▶ **WHAT YOU ARE ASKED TO DO**
Every line below needs to be transcribed without alteration, and no image may be carried over.

▶ **DATA SEGMENT**

::::::::::

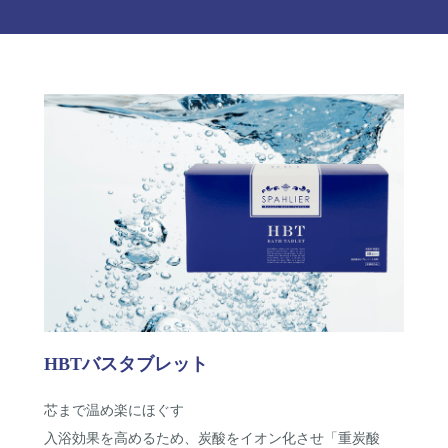
HBTバスタブレット
芯まで温め楽にほぐす
入浴効果を高めるため、炭酸をイオン化させ「重炭酸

::::::::::

▶ **PROBLEM SOLUTION**
HBTバスタブレット
芯まで温め楽にほぐす
入浴効果を高めるため、炭酸をイオン化させ「重炭酸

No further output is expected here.